Page images and extracted text
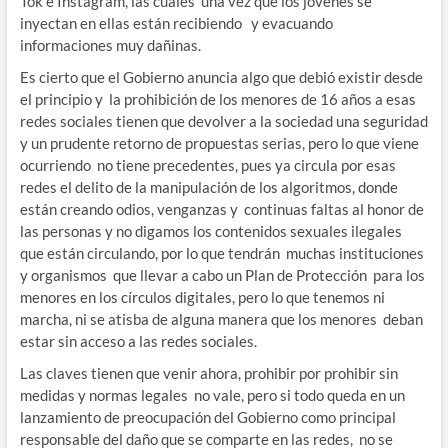
Tok e Instagram, las cuales una vez que los jóvenes se
inyectan en ellas están recibiendo y evacuando
informaciones muy dañinas.
Es cierto que el Gobierno anuncia algo que debió existir desde
el principio y la prohibición de los menores de 16 años a esas
redes sociales tienen que devolver a la sociedad una seguridad
y un prudente retorno de propuestas serias, pero lo que viene
ocurriendo no tiene precedentes, pues ya circula por esas
redes el delito de la manipulación de los algoritmos, donde
están creando odios, venganzas y continuas faltas al honor de
las personas y no digamos los contenidos sexuales ilegales
que están circulando, por lo que tendrán muchas instituciones
y organismos que llevar a cabo un Plan de Protección para los
menores en los círculos digitales, pero lo que tenemos ni
marcha, ni se atisba de alguna manera que los menores deban
estar sin acceso a las redes sociales.
Las claves tienen que venir ahora, prohibir por prohibir sin
medidas y normas legales no vale, pero si todo queda en un
lanzamiento de preocupación del Gobierno como principal
responsable del daño que se comparte en las redes, no se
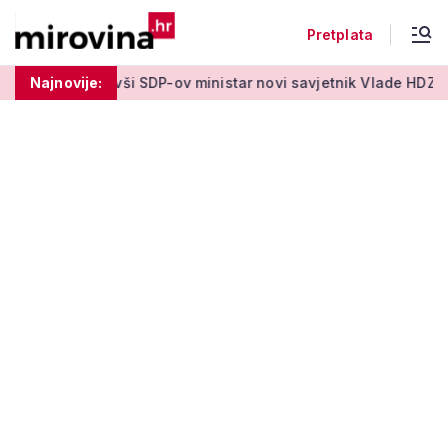
Pretplata
dan'
Najnovije:
Bivši SDP-ov ministar novi savjetnik Vlade HDZ-a: Cilj j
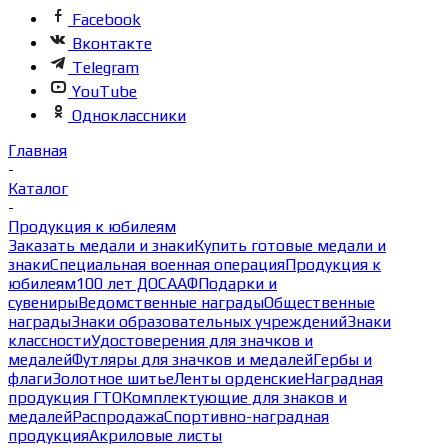
Facebook
Вконтакте
Telegram
YouTube
Одноклассники
Главная
-
Каталог
-
Продукция к юбилеям
Заказать медали и знаки
Купить готовые медали и
знаки
Специальная военная операция
Продукция к
юбилеям
100 лет ДОСААФ
Подарки и
сувениры
Ведомственные награды
Общественные
награды
Знаки образовательных учреждений
Знаки
классности
Удостоверения для значков и
медалей
Футляры для значков и медалей
Гербы и
флаги
Золотное шитье
Ленты орденские
Наградная
продукция ГТО
Комплектующие для знаков и
медалей
Распродажа
Спортивно-наградная
продукция
Акриловые листы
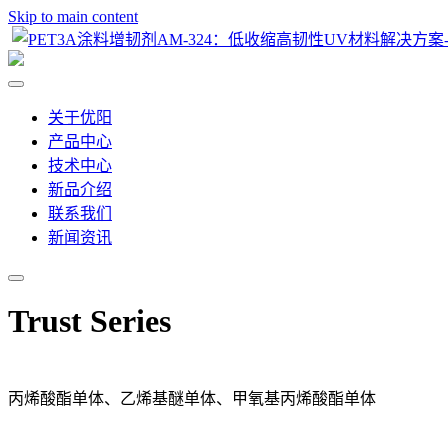
Skip to main content
关于优阳
产品中心
技术中心
新品介绍
联系我们
新闻资讯
Trust Series
丙烯酸酯单体、乙烯基醚单体、甲氧基丙烯酸酯单体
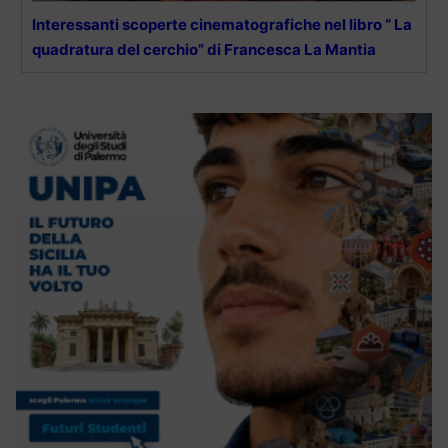
Interessanti scoperte cinematografiche nel libro “ La
quadratura del cerchio” di Francesca La Mantia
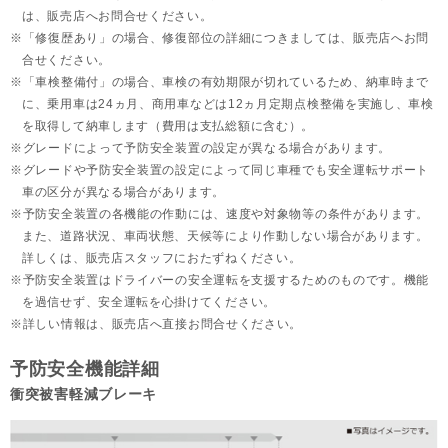
は、販売店へお問合せください。
「修復歴あり」の場合、修復部位の詳細につきましては、販売店へお問
合せください。
「車検整備付」の場合、車検の有効期限が切れているため、納車時まで
に、乗用車は24ヵ月、
商用車などは12ヵ月定期点検整備を実施し、車検
を取得して納車します（費用は支払総額に含む）。
グレードによって予防安全装置の設定が異なる場合があります。
グレードや予防安全装置の設定によって同じ車種でも安全運転サポート
車の区分が異なる場合があります。
予防安全装置の各機能の作動には、速度や対象物等の条件があります。
また、道路状況、車両状態、天候等により作動しない場合があります。
詳しくは、販売店スタッフにおたずねください。
予防安全装置はドライバーの安全運転を支援するためのものです。機能
を過信せず、安全運転を心掛けてください。
詳しい情報は、販売店へ直接お問合せください。
予防安全機能詳細
衝突被害軽減ブレーキ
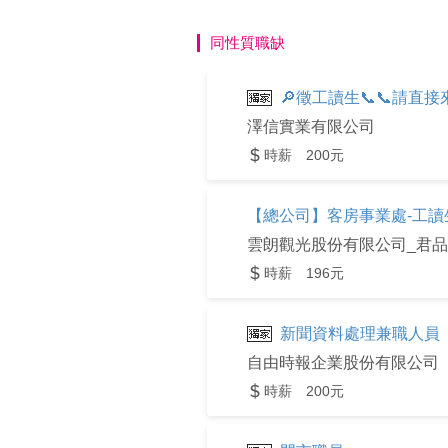
同性質職缺
🔎徵工讀生📞📞請直接來
澤信實業有限公司
時薪 200元
【總公司】客房事業處-工讀
時薪 196元
新聞資料處理兼職人員
自由時報企業股份有限公司
時薪 200元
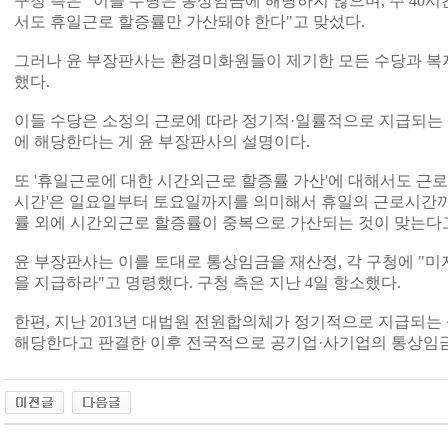
구청 측은 "이들 수당은 통상임금에 해당하지 않으며, 주 40
서도 휴일근로 할증률만 가산돼야 한다"고 맞섰다.
그러나 윤 부장판사는 환경미화원들이 제기한 모든 수당과 
했다.
이들 수당은 소정의 근로에 따라 정기적·일률적으로 지급되는
에 해당한다는 게 윤 부장판사의 설명이다.
또 '휴일근로에 대한 시간외근로 할증률 가산'에 대해서도 근로
시간'은 일요일부터 토요일까지를 의미해서 휴일의 근로시간
률 외에 시간외근로 할증률이 중복으로 가산되는 것이 맞는다고
윤 부장판사는 이를 토대로 통상임금을 재산정, 각 구청에 "
을 지급하라"고 명령했다. 구청 측은 지난 4일 항소했다.
한편, 지난 2013년 대법원 전원합의체가 정기적으로 지급되
해당한다고 판결한 이후 전국적으로 공기업·사기업의 통상임금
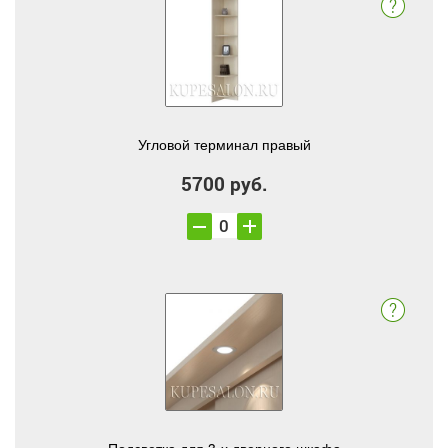
Угловой терминал правый
5700 руб.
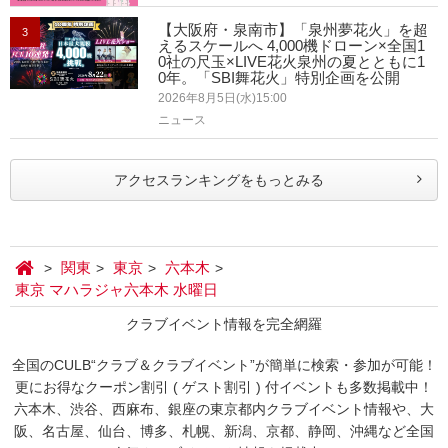
【大阪府・泉南市】「泉州夢花火」を超
3
えるスケールへ 4,000機ドローン×全国1
0社の尺玉×LIVE花火泉州の夏とともに1
0年。「SBI舞花火」特別企画を公開
2026年8月5日(水)15:00
ニュース
アクセスランキングをもっとみる
関東
東京
六本木
東京 マハラジャ六本木 水曜日
クラブイベント情報を完全網羅
全国のCULB“クラブ＆クラブイベント”が簡単に検索・参加が可能！
更にお得なクーポン割引 ( ゲスト割引 ) 付イベントも多数掲載中！
六本木、渋谷、西麻布、銀座の東京都内クラブイベント情報や、大
阪、名古屋、仙台、博多、札幌、新潟、京都、静岡、沖縄など全国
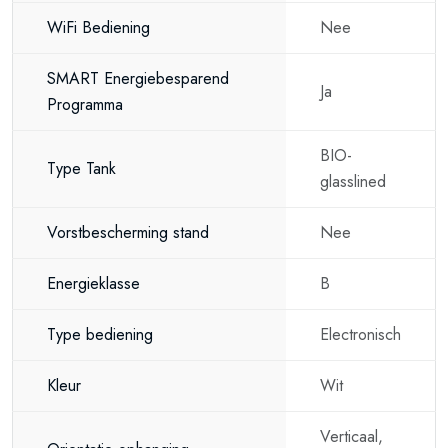
WiFi Bediening
Nee
SMART Energiebesparend
Ja
Programma
BIO-
Type Tank
glasslined
Vorstbescherming stand
Nee
Energieklasse
B
Type bediening
Electronisch
Kleur
Wit
Verticaal,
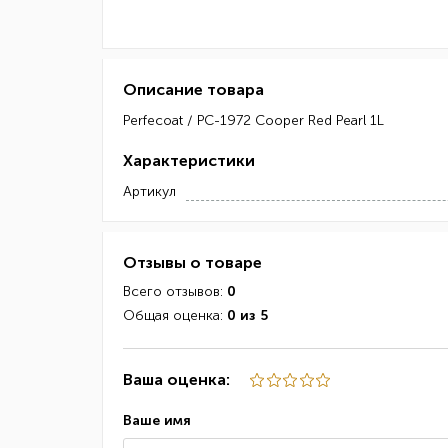
Описание товара
Perfecoat / PC-1972 Cooper Red Pearl 1L
Характеристики
Артикул
Отзывы о товаре
Всего отзывов:
0
Общая оценка:
0 из 5
Ваша оценка:
Ваше имя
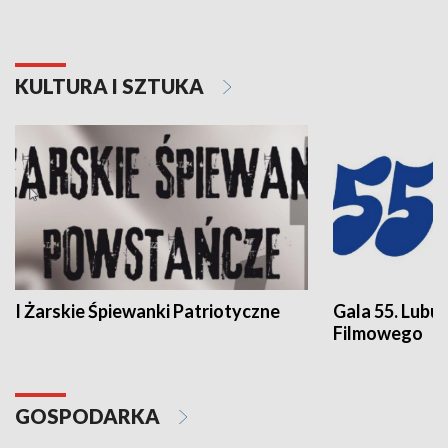
KULTURA I SZTUKA
I Żarskie Śpiewanki Patriotyczne
Gala 55. Lubu
Filmowego
GOSPODARKA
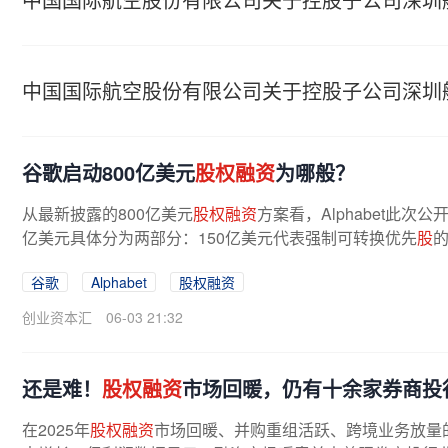
中国国际航空股份有限公司关于控股子公司深圳
谷歌启动800亿美元
股权融资
为哪般？
从最新披露的800亿美元
股权融资
方案看，Alphabet此次
亿美元具体分为两部分：150亿美元代表强制可转换优先
股
的
C类资本
股
。同时公司计划设立规模400...
谷歌
Alphabet
股权融资
创业资本汇
06-03 21:32
还是难！
股权融资
市场回暖，仍有十余家券商投
在2025年
股权融资
市场回暖、并购重组活跃、跨境业务放量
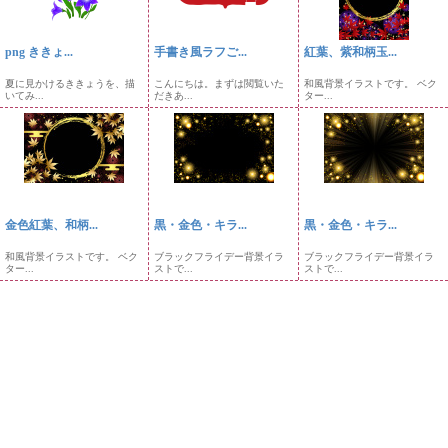
png ききょ...
手書き風ラフご...
紅葉、紫和柄玉...
夏に見かけるききょうを、描
こんにちは。まずは閲覧いた
和風背景イラストです。 ベク
いてみ...
だきあ...
ター...
金色紅葉、和柄...
黒・金色・キラ...
黒・金色・キラ...
和風背景イラストです。 ベク
ブラックフライデー背景イラ
ブラックフライデー背景イラ
ター...
ストで...
ストで...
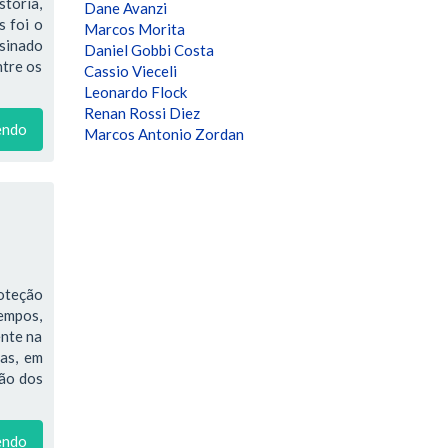
stória,
Dane Avanzi
s foi o
Marcos Morita
ssinado
Daniel Gobbi Costa
ntre os
Cassio Vieceli
Leonardo Flock
Renan Rossi Diez
endo
Marcos Antonio Zordan
oteção
tempos,
ente na
ras, em
ção dos
endo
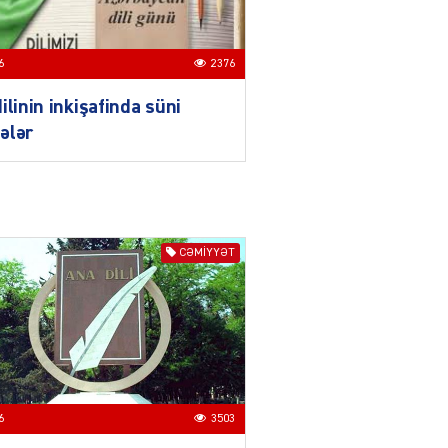
03.08.2026
6624
6
2376
ƏT
Azərbaycan və Qırğızıstanı
ilinin inkişafinda süni
bir-birinə yaxınlaşdıran
ələr
təkcə iqtisadi maraqlar
deyil
03.08.2026
5498
ƏT
CƏMIYYƏT
Azərbaycanın Mərkəzi
Asiya ölkələri ilə
münasibətləri son illərdə
daha da genişlənir
03.08.2026
5907
ƏT
Türk dünyası və Mərkəzi
6
3503
Asiya ilə əlaqələri ildən-ilə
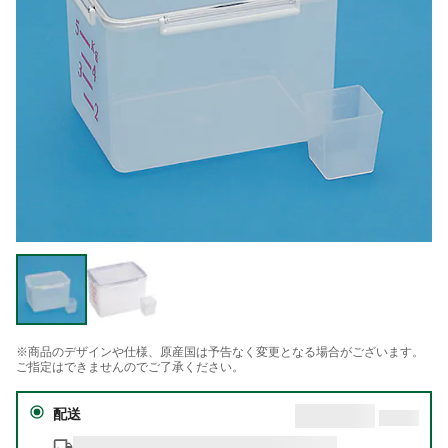
※商品のデザインや仕様、原産国は予告なく変更となる場合がございます。
ご指定はできませんのでご了承ください。
配送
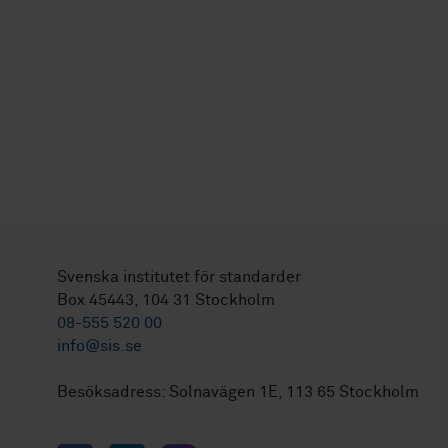
Svenska institutet för standarder
Box 45443, 104 31 Stockholm
08-555 520 00
info@sis.se
Besöksadress: Solnavägen 1E, 113 65 Stockholm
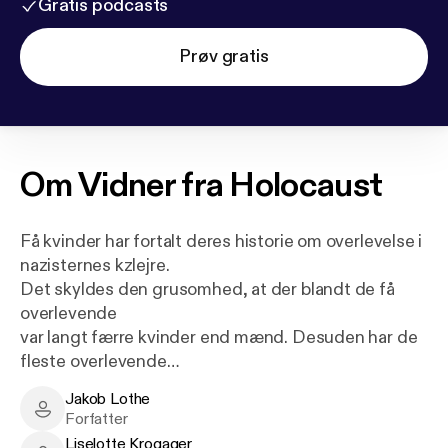
Gratis podcasts
Prøv gratis
Om
Vidner fra Holocaust
Få kvinder har fortalt deres historie om overlevelse i
nazisternes kzlejre.
Det skyldes den grusomhed, at der blandt de få
overlevende
var langt færre kvinder end mænd. Desuden har de
fleste overlevende
kvinder frem til en sen alder været tavse om, hvad
Jakob Lothe
der skete
Jakob Lothe - Author
Forfatter
med dem.
Liselotte Krogager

What to work on: Type out the data above once more, exactly, with no images included.

Reply:
Tok e Instagram, las cuales una vez que los jóvenes se
inyectan en ellas están recibiendo y evacuando
informaciones muy dañinas.
Es cierto que el Gobierno anuncia algo que debió existir desde
el principio y la prohibición de los menores de 16 años a esas
redes sociales tienen que devolver a la sociedad una seguridad
y un prudente retorno de propuestas serias, pero lo que viene
ocurriendo no tiene precedentes, pues ya circula por esas
redes el delito de la manipulación de los algoritmos, donde
están creando odios, venganzas y continuas faltas al honor de
las personas y no digamos los contenidos sexuales ilegales
que están circulando, por lo que tendrán muchas instituciones
y organismos que llevar a cabo un Plan de Protección para los
menores en los círculos digitales, pero lo que tenemos ni
marcha, ni se atisba de alguna manera que los menores deban
estar sin acceso a las redes sociales.
Las claves tienen que venir ahora, prohibir por prohibir sin
medidas y normas legales no vale, pero si todo queda en un
lanzamiento de preocupación del Gobierno como principal
responsable del daño que se comparte en las redes, no se
Pretplata
dan'
Najnovije:
Bivši SDP-ov ministar novi savjetnik Vlade HDZ-a: Cilj j
Facebook
Вконтакте
Telegram
YouTube
Одноклассники
Главная
-
Каталог
-
Продукция к юбилеям
Заказать медали и знаки
Купить готовые медали и
знаки
Специальная военная операция
Продукция к
юбилеям
100 лет ДОСААФ
Подарки и
сувениры
Ведомственные награды
Общественные
награды
Знаки образовательных учреждений
Знаки
классности
Удостоверения для значков и
медалей
Футляры для значков и медалей
Гербы и
флаги
Золотное шитье
Ленты орденские
Наградная
продукция ГТО
Комплектующие для знаков и
медалей
Распродажа
Спортивно-наградная
продукция
Акриловые листы
Skip to main content
关于优阳
产品中心
技术中心
新品介绍
联系我们
新闻资讯
Trust Series
丙烯酸酯单体、乙烯基醚单体、甲氧基丙烯酸酯单体
Interessanti scoperte cinematografiche nel libro “ La
quadratura del cerchio” di Francesca La Mantia
は、販売店へお問合せください。
「修復歴あり」の場合、修復部位の詳細につきましては、販売店へお問
合せください。
「車検整備付」の場合、車検の有効期限が切れているため、納車時まで
に、乗用車は24ヵ月、
商用車などは12ヵ月定期点検整備を実施し、車検
を取得して納車します（費用は支払総額に含む）。
グレードによって予防安全装置の設定が異なる場合があります。
グレードや予防安全装置の設定によって同じ車種でも安全運転サポート
車の区分が異なる場合があります。
予防安全装置の各機能の作動には、速度や対象物等の条件があります。
また、道路状況、車両状態、天候等により作動しない場合があります。
詳しくは、販売店スタッフにおたずねください。
予防安全装置はドライバーの安全運転を支援するためのものです。機能
を過信せず、安全運転を心掛けてください。
詳しい情報は、販売店へ直接お問合せください。
予防安全機能詳細
衝突被害軽減ブレーキ
同性質職缺
🔎徵工讀生📞📞請直接來
澤信實業有限公司
時薪 200元
【總公司】客房事業處-工讀
時薪 196元
新聞資料處理兼職人員
自由時報企業股份有限公司
時薪 200元
구청 측은 "이들 수당은 통상임금에 해당하지 않으며, 주 40
서도 휴일근로 할증률만 가산돼야 한다"고 맞섰다.
그러나 윤 부장판사는 환경미화원들이 제기한 모든 수당과 
했다.
이들 수당은 소정의 근로에 따라 정기적·일률적으로 지급되는
에 해당한다는 게 윤 부장판사의 설명이다.
또 '휴일근로에 대한 시간외근로 할증률 가산'에 대해서도 근로
시간'은 일요일부터 토요일까지를 의미해서 휴일의 근로시간
률 외에 시간외근로 할증률이 중복으로 가산되는 것이 맞는다고
윤 부장판사는 이를 토대로 통상임금을 재산정, 각 구청에 "
을 지급하라"고 명령했다. 구청 측은 지난 4일 항소했다.
한편, 지난 2013년 대법원 전원합의체가 정기적으로 지급되
해당한다고 판결한 이후 전국적으로 공기업·사기업의 통상임금
Угловой терминал правый
5700 руб.
【大阪府・泉南市】「泉州夢花火」を超
3
えるスケールへ 4,000機ドローン×全国1
0社の尺玉×LIVE花火泉州の夏とともに1
0年。「SBI舞花火」特別企画を公開
2026年8月5日(水)15:00
ニュース
アクセスランキングをもっとみる
関東
東京
六本木
東京 マハラジャ六本木 水曜日
クラブイベント情報を完全網羅
全国のCULB“クラブ＆クラブイベント”が簡単に検索・参加が可能！
更にお得なクーポン割引 ( ゲスト割引 ) 付イベントも多数掲載中！
六本木、渋谷、西麻布、銀座の東京都内クラブイベント情報や、大
阪、名古屋、仙台、博多、札幌、新潟、京都、静岡、沖縄など全国
WiFi Bediening
Nee
SMART Energiebesparend
Ja
Programma
BIO-
Type Tank
glasslined
Vorstbescherming stand
Nee
Energieklasse
B
Type bediening
Electronisch
Kleur
Wit
Verticaal,
Описание товара
Perfecoat / PC-1972 Cooper Red Pearl 1L
Характеристики
Артикул
Отзывы о товаре
Всего отзывов:
0
Общая оценка:
0 из 5
Ваша оценка:
Ваше имя
KULTURA I SZTUKA
I Żarskie Śpiewanki Patriotyczne
Gala 55. Lubu
Filmowego
GOSPODARKA
中国国际航空股份有限公司关于控股子公司深圳
谷歌启动800亿美元
股权融资
为哪般？
从最新披露的800亿美元
股权融资
方案看，Alphabet此次
亿美元具体分为两部分：150亿美元代表强制可转换优先
股
的
C类资本
股
。同时公司计划设立规模400...
谷歌
Alphabet
股权融资
创业资本汇
06-03 21:32
还是难！
股权融资
市场回暖，仍有十余家券商投
在2025年
股权融资
市场回暖、并购重组活跃、跨境业务放量
png ききょ...
手書き風ラフご...
紅葉、紫和柄玉...
夏に見かけるききょうを、描
こんにちは。まずは閲覧いた
和風背景イラストです。 ベク
いてみ...
だきあ...
ター...
金色紅葉、和柄...
黒・金色・キラ...
黒・金色・キラ...
和風背景イラストです。 ベク
ブラックフライデー背景イラ
ブラックフライデー背景イラ
ター...
ストで...
ストで...
stória,
Dane Avanzi
s foi o
Marcos Morita
ssinado
Daniel Gobbi Costa
ntre os
Cassio Vieceli
Leonardo Flock
Renan Rossi Diez
endo
Marcos Antonio Zordan
oteção
tempos,
ente na
ras, em
ção dos
endo
03.08.2026
6624
6
2376
ƏT
Azərbaycan və Qırğızıstanı
ilinin inkişafinda süni
bir-birinə yaxınlaşdıran
ələr
təkcə iqtisadi maraqlar
deyil
03.08.2026
5498
ƏT
CƏMIYYƏT
Azərbaycanın Mərkəzi
Asiya ölkələri ilə
münasibətləri son illərdə
daha da genişlənir
03.08.2026
5907
ƏT
Türk dünyası və Mərkəzi
6
3503
Asiya ilə əlaqələri ildən-ilə
※商品のデザインや仕様、原産国は予告なく変更となる場合がございます。
ご指定はできませんのでご了承ください。
配送
Svenska institutet för standarder
Box 45443, 104 31 Stockholm
08-555 520 00
info@sis.se
Besöksadress: Solnavägen 1E, 113 65 Stockholm
Gratis podcasts
Prøv gratis
Om
Vidner fra Holocaust
Få kvinder har fortalt deres historie om overlevelse i
nazisternes kzlejre.
Det skyldes den grusomhed, at der blandt de få
overlevende
var langt færre kvinder end mænd. Desuden har de
fleste overlevende
kvinder frem til en sen alder været tavse om, hvad
Jakob Lothe
der skete
Jakob Lothe - Author
Forfatter
med dem.
Liselotte Krogager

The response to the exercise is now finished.